When the Warm Springs highway was built to the agency in 1938, a Star route was established from Madras post office over this new highway. The present contractor, Gillis Dizney, now makes the trip of 15 miles to the agency over a paved highway, with no difficulty and the time it takes is negligible.
He still remembers the old days, when it was necessary to stop his team and shovel an accumulation of sticky mud from his vehicle in order to proceed, and when it required hours rather than minutes to deliver his load of mail to the agency.
50 YEARS AGO
July 24, 1969
Jefferson County has been keeping relatively free from communicable disease, the summary prepared by the Oregon State Board of Health for the week ending July 12, reveals.
For that period one new case of influenza was the extent of the Jefferson County report.
Great emphasis has been placed of late on rubella (or German measles), because of the danger of birth defects if the malady is contracted by an expectant mother. The state board's summary shows that there has not been a case of rubella reported so far this year in Jefferson County.
25 YEARS AGO
July 20, 1994
Olympic gold medalist and U.S. Track and Field Hall of Famer Billy Mills spoke to youngsters during a youth track meet held last week at Madras High School.
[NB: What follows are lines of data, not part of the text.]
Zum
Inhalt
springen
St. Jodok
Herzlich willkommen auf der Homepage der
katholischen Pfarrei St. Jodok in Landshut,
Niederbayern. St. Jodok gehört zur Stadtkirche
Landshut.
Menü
United States track legend Billy Mills, winner of a gold medal in the 1964 Olympics, was in Jefferson County last week to share his message for a successful life with children and adults alike.
Mills made a presentation at the Warm Springs Community Center, where hundreds of people came to hear him speak, and later walked around the Madras High School track with participants of a youth track meet, sponsored by the Warm Springs Recreational Department.
Mills came to Jefferson County as a guest of the recreation department, after meeting several members of a local women's basketball team at a national tournament.